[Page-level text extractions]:

● ● ● ●

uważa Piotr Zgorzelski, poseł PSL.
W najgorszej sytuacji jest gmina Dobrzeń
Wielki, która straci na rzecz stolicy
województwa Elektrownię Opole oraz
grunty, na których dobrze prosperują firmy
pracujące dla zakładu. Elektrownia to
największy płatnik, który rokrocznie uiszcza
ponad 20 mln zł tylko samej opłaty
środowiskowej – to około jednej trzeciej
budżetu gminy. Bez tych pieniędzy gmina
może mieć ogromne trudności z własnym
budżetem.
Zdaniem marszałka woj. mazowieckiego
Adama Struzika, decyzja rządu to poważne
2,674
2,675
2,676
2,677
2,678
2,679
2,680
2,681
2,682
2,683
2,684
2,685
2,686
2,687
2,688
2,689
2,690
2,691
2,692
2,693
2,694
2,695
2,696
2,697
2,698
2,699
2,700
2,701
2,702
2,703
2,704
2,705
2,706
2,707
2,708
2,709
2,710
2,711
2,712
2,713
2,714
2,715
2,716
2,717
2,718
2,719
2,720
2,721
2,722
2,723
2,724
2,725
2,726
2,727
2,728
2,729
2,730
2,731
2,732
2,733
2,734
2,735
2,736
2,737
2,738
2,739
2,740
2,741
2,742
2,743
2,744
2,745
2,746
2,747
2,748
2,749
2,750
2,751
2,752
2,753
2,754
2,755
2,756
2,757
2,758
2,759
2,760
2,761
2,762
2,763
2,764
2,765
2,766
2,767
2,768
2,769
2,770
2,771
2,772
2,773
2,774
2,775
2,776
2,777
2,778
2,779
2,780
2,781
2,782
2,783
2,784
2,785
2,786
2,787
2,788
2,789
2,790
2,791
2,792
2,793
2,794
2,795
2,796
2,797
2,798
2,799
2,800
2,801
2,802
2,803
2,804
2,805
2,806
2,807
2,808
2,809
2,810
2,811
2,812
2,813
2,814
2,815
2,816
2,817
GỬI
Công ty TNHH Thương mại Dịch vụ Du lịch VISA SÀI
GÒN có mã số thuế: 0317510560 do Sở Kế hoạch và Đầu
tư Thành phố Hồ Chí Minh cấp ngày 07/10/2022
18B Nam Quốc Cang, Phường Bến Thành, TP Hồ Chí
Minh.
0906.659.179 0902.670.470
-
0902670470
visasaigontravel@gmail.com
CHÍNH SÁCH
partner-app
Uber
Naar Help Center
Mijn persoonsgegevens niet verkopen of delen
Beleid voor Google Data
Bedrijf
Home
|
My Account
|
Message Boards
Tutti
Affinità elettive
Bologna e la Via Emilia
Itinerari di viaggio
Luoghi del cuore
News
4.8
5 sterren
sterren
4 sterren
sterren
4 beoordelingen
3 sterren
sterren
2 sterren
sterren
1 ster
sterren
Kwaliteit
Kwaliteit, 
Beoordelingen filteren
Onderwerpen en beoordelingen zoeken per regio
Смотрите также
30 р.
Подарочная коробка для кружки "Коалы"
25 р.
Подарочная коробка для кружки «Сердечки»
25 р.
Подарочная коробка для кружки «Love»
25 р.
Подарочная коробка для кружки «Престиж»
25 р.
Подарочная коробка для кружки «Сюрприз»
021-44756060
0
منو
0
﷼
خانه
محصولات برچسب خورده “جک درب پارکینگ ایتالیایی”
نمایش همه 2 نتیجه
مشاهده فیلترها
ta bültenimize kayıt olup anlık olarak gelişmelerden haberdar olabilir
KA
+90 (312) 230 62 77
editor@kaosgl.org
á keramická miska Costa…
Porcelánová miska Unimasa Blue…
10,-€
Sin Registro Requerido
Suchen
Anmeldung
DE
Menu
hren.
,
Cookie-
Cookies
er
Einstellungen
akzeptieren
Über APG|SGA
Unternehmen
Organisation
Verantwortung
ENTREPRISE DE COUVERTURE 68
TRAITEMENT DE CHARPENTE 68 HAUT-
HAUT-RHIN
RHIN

● ● ● ●

[Work instructions]: The required answer is each line of the data in which the word "HAUT" appears.

[Exercise answer]:
TRAITEMENT DE CHARPENTE 68 HAUT-
HAUT-RHIN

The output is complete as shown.